Even before the pandemic, the UN predicted hunger rising to 841 million people by 2030. With COVID-19, the number of undernourished will be closer to 909 million. Despite unprecedented wealth concentrated at the heights of society, the UN’s World Food Programme (WFP) requires $13 billion to deliver food in 83 countries but has a shortfall of $4.9 billion for the rest of the year.
Those living in the major food-producing regions of the world have not been spared hunger either. Latin America, which exports agriculture all over the world, is leading the surge in hunger this year based on the WFP’s analysis.
Despite the UN’s findings that there exists more than enough food to satisfy every person’s need, social inequality prevents many from eating well. In the US, the richest country in the world, some 2 percent of the population, more than 5 million people, cannot afford a healthy diet.
Another 3 million Americans are unable afford basic energy costs. The situation is even worse in India, where 78 percent of the population, more than 1 billion humans, cannot afford a healthy diet. These figures, of course, existed well before the onset of COVID-19.
The UN’s Food and Agriculture Organization observed that the rate of hunger began to level off in recent decades but began to steadily climb in 2015 as a result of climate change and ongoing wars stoked by imperialism. However, the forecast now will see hunger rise in 2020 at a rate higher than the last five years combined.
In 2015, the UN committed itself to work toward a hunger-free world by 2030. Despite advances in food agriculture, distribution, and a slight downward shift in the number of undernourished throughout the world in the last few decades, the goal of a hunger-free world in less than 10 years is more remote than ever under the present circumstances.
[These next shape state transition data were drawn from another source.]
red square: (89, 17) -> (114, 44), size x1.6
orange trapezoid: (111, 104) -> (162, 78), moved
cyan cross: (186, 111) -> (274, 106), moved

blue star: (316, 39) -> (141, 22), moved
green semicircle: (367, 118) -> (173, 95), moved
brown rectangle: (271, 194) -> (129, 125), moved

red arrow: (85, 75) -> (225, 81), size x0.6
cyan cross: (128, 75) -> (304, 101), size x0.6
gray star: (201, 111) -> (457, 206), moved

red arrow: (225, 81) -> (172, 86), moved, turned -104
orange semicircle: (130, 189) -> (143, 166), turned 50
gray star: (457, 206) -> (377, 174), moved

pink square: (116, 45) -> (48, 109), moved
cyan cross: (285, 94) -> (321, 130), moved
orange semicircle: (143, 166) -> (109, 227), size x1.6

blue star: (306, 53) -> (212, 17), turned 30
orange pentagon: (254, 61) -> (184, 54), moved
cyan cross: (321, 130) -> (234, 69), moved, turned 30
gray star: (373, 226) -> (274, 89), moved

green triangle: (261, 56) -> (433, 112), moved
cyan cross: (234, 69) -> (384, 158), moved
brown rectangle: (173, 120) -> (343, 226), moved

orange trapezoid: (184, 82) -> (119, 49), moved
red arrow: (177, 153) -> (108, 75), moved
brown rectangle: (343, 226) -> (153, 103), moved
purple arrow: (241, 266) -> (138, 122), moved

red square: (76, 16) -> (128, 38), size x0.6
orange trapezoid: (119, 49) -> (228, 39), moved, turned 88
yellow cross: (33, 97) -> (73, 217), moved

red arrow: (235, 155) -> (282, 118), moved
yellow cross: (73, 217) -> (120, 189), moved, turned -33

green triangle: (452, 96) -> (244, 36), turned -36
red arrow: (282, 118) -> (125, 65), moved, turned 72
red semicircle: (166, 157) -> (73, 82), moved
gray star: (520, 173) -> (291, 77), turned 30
The figures cited by Oxfam and the UN are a vindication of the analysis provided by the World Socialist Web Site that the pandemic was a “trigger event” that metastasized all the irrational and reactionary tendencies that already existed under world capitalism. Or as the UN’s report put it, “Economic conditions, structural imbalances and the inclusiveness of the policy framework interact with natural and man-made causes to trigger persisting poverty and hunger.”
The resources already exist to provide a global system of food logistics that guarantees everyone with an adequate amount of nutritious food every day, but they are being squandered on war and fattening up the stock portfolios of the rich. Only a planned economy built on socialist principles can eliminate the main cause of hunger in the world today, capitalism. This can only be achieved by expropriating the wealth of the ruling class and redirecting it toward providing for everyone’s needs, not private profit.